In conclusion, philosophy as it was conceived by Muslim thinkers was a paradoxical combination of face to face conversations executed on paper. Because we still have many of these sites of discussions (namely, the manuscripts), we have a unique chance to discover what these philosophers have to say. With the rise of digitization, we can do so in ways never before imagined.
1 Rosenthal, F. The Technique and Approach of Muslim Scholarship, Rome: Pontificium Institutum Biblicum, 1947, p. 6.
2 Saleh, W., The Formation of the Classical Tafsir Tradition, Leiden: Brill, 2004, p. 207.

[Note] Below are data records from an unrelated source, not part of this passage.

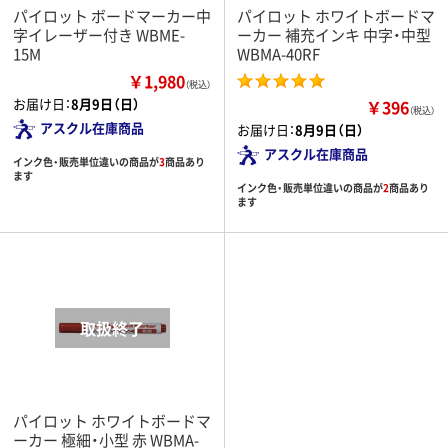
パイロット ボードマーカー中
パイロット ホワイトボードマ
字イレーザー付き WBME-
ーカー 補充インキ 中字・中型
15M
WBMA-40RF
￥1,980
（税込）
お届け日：
8月9日（日）
￥396
（税込）
アスクル在庫商品
お届け日：
8月9日（日）
アスクル在庫商品
インク色・販売単位違いの商品が
3
商品あり
ます
インク色・販売単位違いの商品が
2
商品あり
ます
パイロット ホワイトボードマ
ーカー 極細・小型 赤 WBMA-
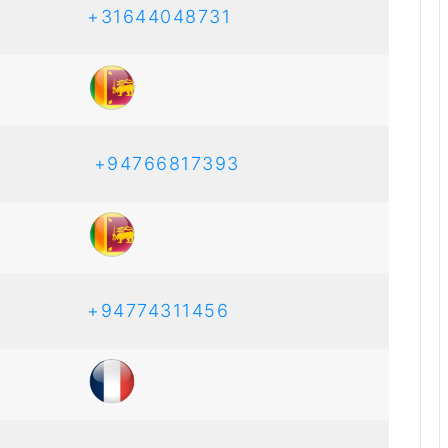
+31644048731
+94766817393
+94774311456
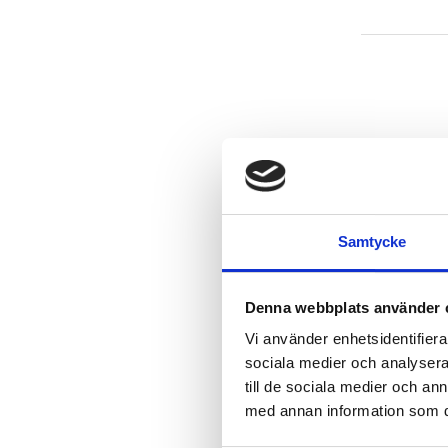
Samtycke
Föregående
Denna webbplats använder 
Fiffiga medhjäl
Föregående
Vi använder enhetsidentifierar
inlägg:
sociala medier och analysera 
till de sociala medier och a
med annan information som du 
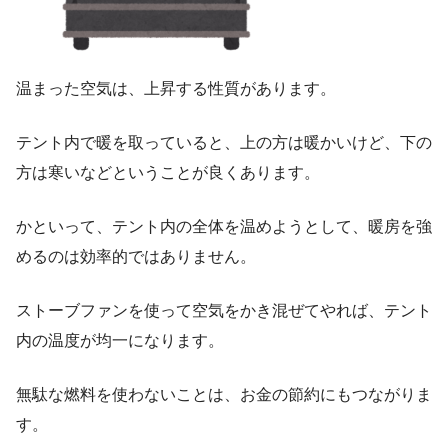
温まった空気は、上昇する性質があります。
テント内で暖を取っていると、上の方は暖かいけど、下の
方は寒いなどということが良くあります。
かといって、テント内の全体を温めようとして、暖房を強
めるのは効率的ではありません。
ストーブファンを使って空気をかき混ぜてやれば、テント
内の温度が均一になります。
無駄な燃料を使わないことは、お金の節約にもつながりま
す。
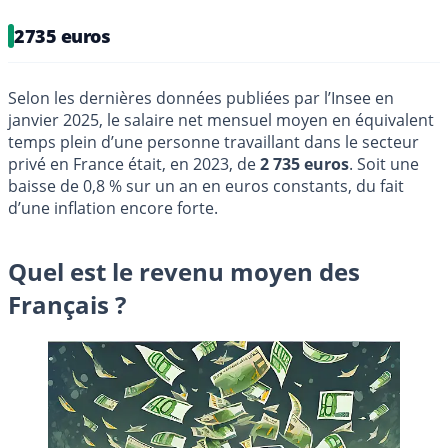
2735 euros
Selon les dernières données publiées par l’Insee en
janvier 2025, le salaire net mensuel moyen en équivalent
temps plein d’une personne travaillant dans le secteur
privé en France était, en 2023, de
2 735 euros
. Soit une
baisse de 0,8 % sur un an en euros constants, du fait
d’une inflation encore forte.
Quel est le revenu moyen des
Français ?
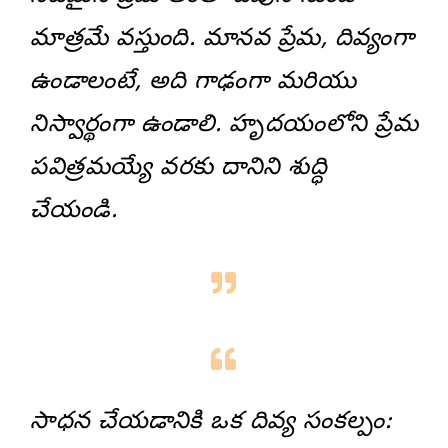
మాత్రమే వస్తుంది. మానవ ప్రేమ, దివ్యంగా
ఉండాలంటే, అది గాఢంగా మరియు
నిస్వార్థంగా ఉండాలి. హృదయంలోని ప్రేమ
పవిత్రమయ్యే వరకు దానిని శుద్ధి
చేయండి.
సాధన చేయడానికి ఒక దివ్య సంకల్పం:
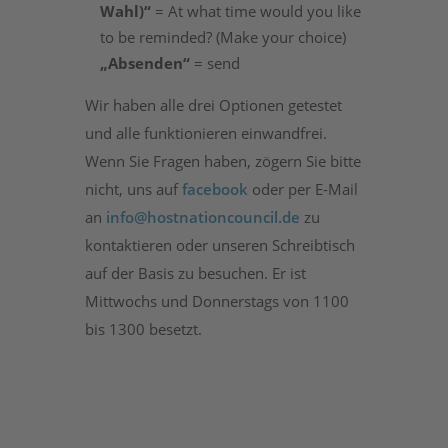
Wahl)“
= At what time would you like
to be reminded? (Make your choice)
„Absenden“
= send
Wir haben alle drei Optionen getestet
und alle funktionieren einwandfrei.
Wenn Sie Fragen haben, zögern Sie bitte
nicht, uns auf
facebook
oder per E-Mail
an
info@hostnationcouncil.de
zu
kontaktieren oder unseren Schreibtisch
auf der Basis zu besuchen. Er ist
Mittwochs und Donnerstags von 1100
bis 1300 besetzt.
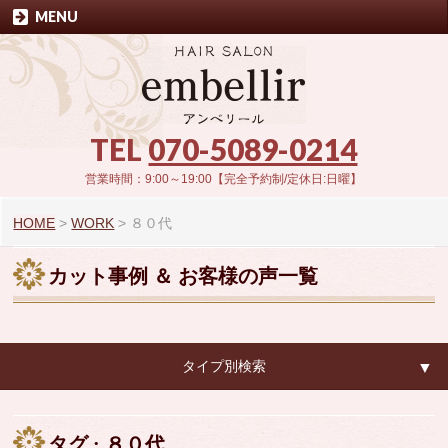
MENU
TEL
070-5089-0214
営業時間：9:00～19:00【完全予約制/定休日:日曜】
HOME
>
WORK
>
８０代
カット事例 ＆ お客様の声一覧
タイプ別検索
▼
▼
タグ : ８０代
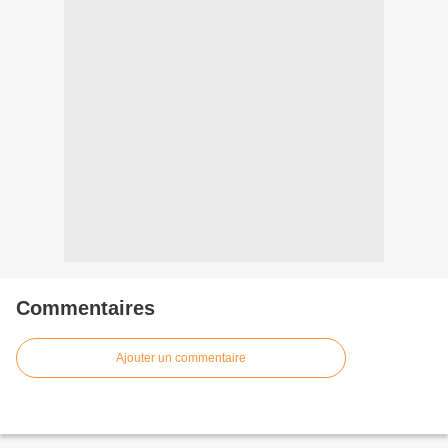
Commentaires
Ajouter un commentaire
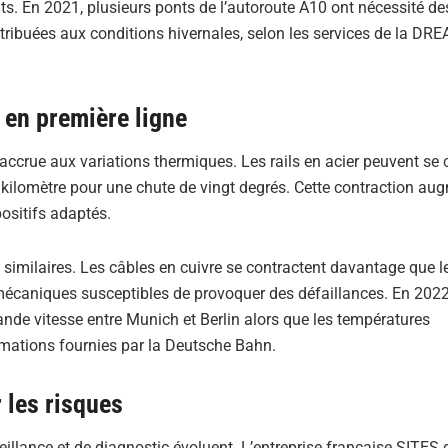
ts. En 2021, plusieurs ponts de l’autoroute A10 ont nécessité de
ttribuées aux conditions hivernales, selon les services de la DRE
s en première ligne
é accrue aux variations thermiques. Les rails en acier peuvent se 
n kilomètre pour une chute de vingt degrés. Cette contraction au
positifs adaptés.
 similaires. Les câbles en cuivre se contractent davantage que l
 mécaniques susceptibles de provoquer des défaillances. En 2022
ande vitesse entre Munich et Berlin alors que les températures
rmations fournies par la Deutsche Bahn.
 les risques
llance et de diagnostic évoluent. L’entreprise française SITES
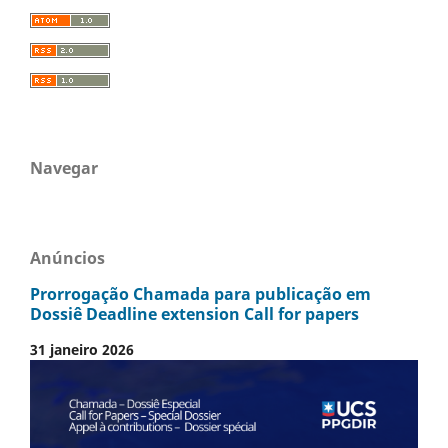
Navegar
Anúncios
Prorrogação Chamada para publicação em
Dossiê Deadline extension Call for papers
31 janeiro 2026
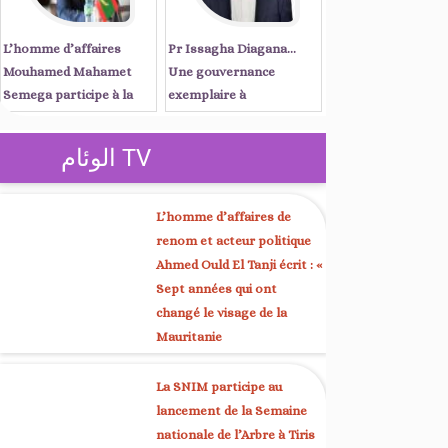
L’homme d’affaires
Pr Issagha Diagana…
Mouhamed Mahamet
Une gouvernance
Semega participe à la
exemplaire à
réunion du Conseil
Nouadhibou et une voix
d’affaires mauritano-
unificatrice à Kaédi
الوئام TV
sénégalais, présidée par
les Premiers ministres
Ould Diay et Sonko à
L’homme d’affaires de
Dakar
renom et acteur politique
Ahmed Ould El Tanji écrit : «
Sept années qui ont
changé le visage de la
Mauritanie
La SNIM participe au
lancement de la Semaine
nationale de l’Arbre à Tiris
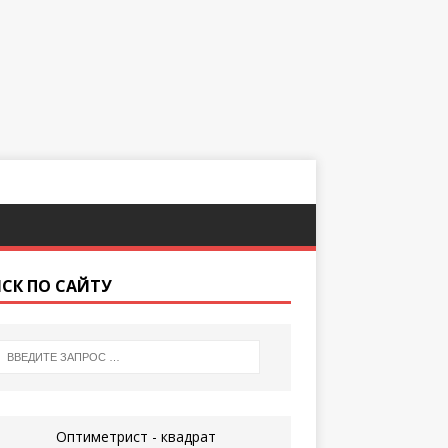
СК ПО САЙТУ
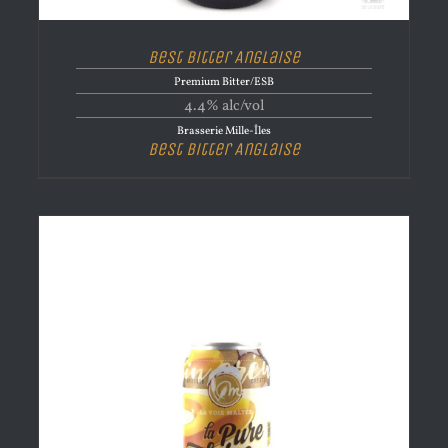
Best Bitter Anglaise
Premium Bitter/ESB
4.4% alc/vol
Brasserie Mille-Îles
Best Bitter Anglaise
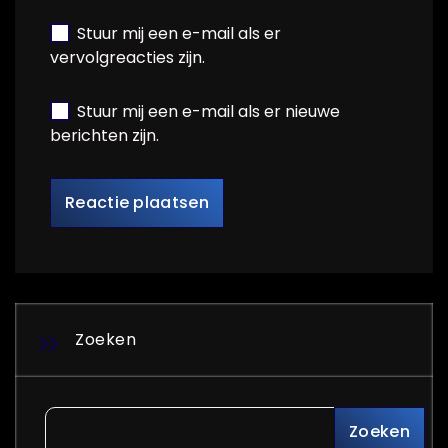
Stuur mij een e-mail als er
vervolgreacties zijn.
Stuur mij een e-mail als er nieuwe
berichten zijn.
Zoeken
Zoeken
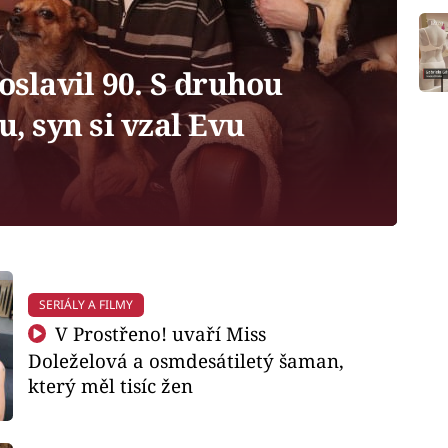
oslavil 90. S druhou
u, syn si vzal Evu
SERIÁLY A FILMY
V Prostřeno! uvaří Miss
Doleželová a osmdesátiletý šaman,
který měl tisíc žen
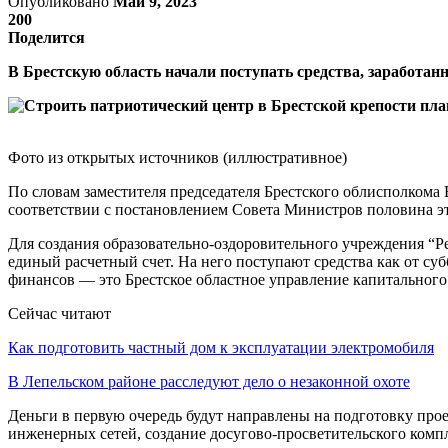
Опубликовано
Май 9, 2023
200
Поделится
В Брестскую область начали поступать средства, заработан
Фото из открытых источников (иллюстративное)
По словам заместителя председателя Брестского облисполкома
соответствии с постановлением Совета Министров половина эт
Для создания образовательно-оздоровительного учреждения “Р
единый расчетный счет. На него поступают средства как от су
финансов — это Брестское областное управление капитального 
Сейчас читают
Как подготовить частный дом к эксплуатации электромобиля
В Лепельском районе расследуют дело о незаконной охоте
Деньги в первую очередь будут направлены на подготовку пр
инженерных сетей, создание досугово-просветительского компл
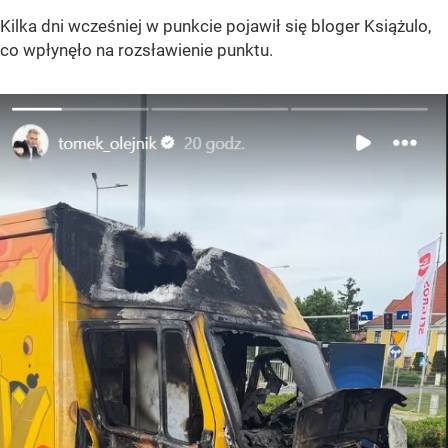
Kilka dni wcześniej w punkcie pojawił się bloger Książulo,
co wpłynęło na rozsławienie punktu.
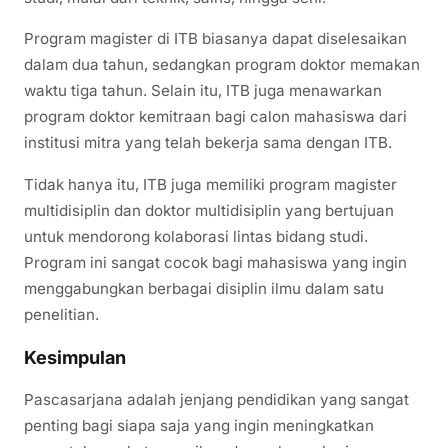
Program magister di ITB biasanya dapat diselesaikan
dalam dua tahun, sedangkan program doktor memakan
waktu tiga tahun. Selain itu, ITB juga menawarkan
program doktor kemitraan bagi calon mahasiswa dari
institusi mitra yang telah bekerja sama dengan ITB.
Tidak hanya itu, ITB juga memiliki program magister
multidisiplin dan doktor multidisiplin yang bertujuan
untuk mendorong kolaborasi lintas bidang studi.
Program ini sangat cocok bagi mahasiswa yang ingin
menggabungkan berbagai disiplin ilmu dalam satu
penelitian.
Kesimpulan
Pascasarjana adalah jenjang pendidikan yang sangat
penting bagi siapa saja yang ingin meningkatkan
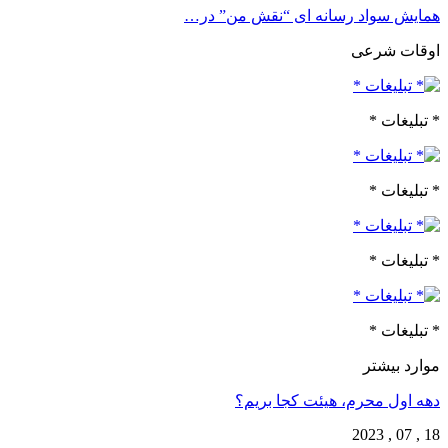
همایش سواد رسانه ای “نقش من” در…
اوقات شرعی
* تبلیغات *
* تبلیغات *
* تبلیغات *
* تبلیغات *
موارد بیشتر
دهه اول محرم، هیئت کجا بریم؟
18 , 07 , 2023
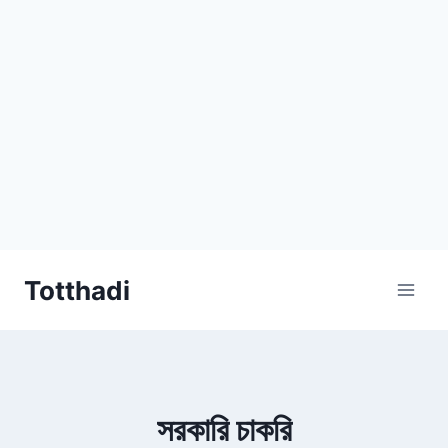
Skip
Totthadi
to
content
সরকারি চাকরি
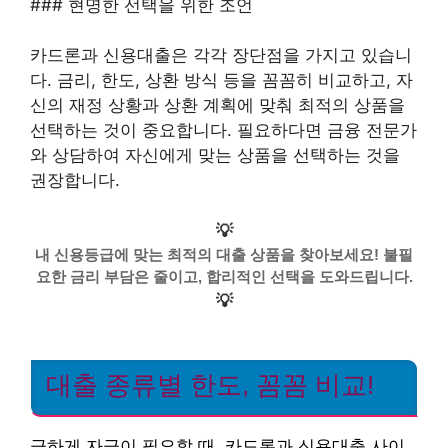
### 현명한 선택을 위한 조언
카드론과 신용대출은 각각 장단점을 가지고 있습니
다. 금리, 한도, 상환 방식 등을 꼼꼼히 비교하고, 자
신의 재정 상황과 상환 계획에 맞춰 최적의 상품을
선택하는 것이 중요합니다. 필요하다면 금융 전문가
와 상담하여 자신에게 맞는 상품을 선택하는 것을
권장합니다.
💡
내 신용등급에 맞는 최적의 대출 상품을 찾아보세요! 불필
요한 금리 부담은 줄이고, 합리적인 선택을 도와드립니다.
💡
대출 종류별 한도, 꼼꼼 비교!
급하게 자금이 필요할 때, 카드론과 신용대출 사이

3 Zadeh, “Uncertainty and the Archive,” pp. 11-64 in The Digital Humanities and Islamic & Middle East Studies, ed. E. Muhanna, Berlin: De Gruyter, 2016, p. 11.
4 Schoeler, G., “Die Frage der schriftlichen oder mündlichen Überlieferung der Wissenschaften im frühen Islam,” Der Islam 62 (1985): pp. 201–230.
5 Lit, L.W.C. van, “An Ottoman Commentary Tradition on Ghazālī’s Tahāfut Al-Falāsifa. Preliminary Observations,” Oriens 43 (2015): pp. 368–413.
6 Pourjavady, R., Philosophy in Early Safavid Iran, Leiden: Brill, 2011, pp. 1-44.
7 I go into detail about this in Lit, L.W.C. van. “The Measurement of the Circle in Naṣīr Al-Dīn Al-Ṭūsī’s Revision of the ‘Middle Books’ (Taḥrīr Al- Mutawassiṭāt).” Tarikh-e Elm 10 (2012): pp. 1–42.
8 For example, in Sura al-qiyāma verse 3, the words ‘that’ and ‘not’ are in Arabic ‘an’ and ‘lan’. The rules of tajwīd demand that it be pronounced as ‘allan’ and this is also how most modern printed versions show it. However, in older texts I have seen authors write out the two words; ‘an lan’. For a reciter of the Koran, there is no difference between seeing ‘allan’ or ‘an lan’ as he knows that it is to be pronounced as ‘allan’.
9 It is estimated that there may be several million Islamic manuscripts existent today, cf. Gacek, A., Arabic Manuscripts. A Vademecum for Readers, Leiden, Brill, 2009, p. x.